Ma Platone è solo uno dei protagonisti di questo volume. Gli si affiancano Isocrate, Senofonte, Demostene. Nella diversità e persino nel conflitto delle loro posizioni politiche –basti pensare al filomacedone Isocrate contrapposto all’intransigenza di Demostene verso le imprese di Filippo- pulsa la stessa dimensione educativa del sapere e la medesima visione aristocratica del mondo e della παιδεία.

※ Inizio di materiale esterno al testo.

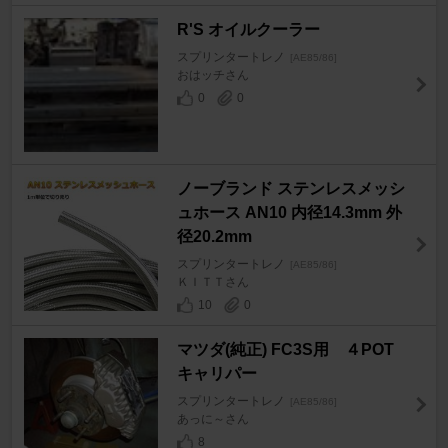
R'S オイルクーラー
スプリンタートレノ
[AE85/86]
おはッチさん
0
0
ノーブランド ステンレスメッシ
ュホース AN10 内径14.3mm 外
径20.2mm
スプリンタートレノ
[AE85/86]
ＫＩＴＴさん
10
0
マツダ(純正) FC3S用 ４POT
キャリパー
スプリンタートレノ
[AE85/86]
あっに～さん
8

Come per i Sofisti, anche per Isocrate sono tre i fondamenti dell’azione educativa: la natura, l’apprendimento e l’esercizio. Se uno dei tre viene a mancare, essa non può che fallire. Indispensabile è dunque l’insegnamento, ma esso risulta efficace solo dove la natura -e cioè il biologico- ha predisposto un terreno adeguato all’impresa. Si deve anche a questa realistica consapevolezza se in Atene, «città incomparabile» (85), «si raggiunse una media culturale così alta» (75). Isocrate ebbe il merito di sostituire alla antica nobiltà di nascita «una nuova aristocrazia intellettuale» (264). La perennità della παιδεία ellenica è inseparabile da un sentimento elitario della vita.
Se «quell’antica luce risplende ancora» (513) si deve anche a un legame fortissimo con la dimensione naturale dell’uomo. Da qui nasce un’antropologia del possibile e del raro, un umanesimo tanto pervasivo ed esigente quanto lontano dal pregiudizio umanistico dei moderni.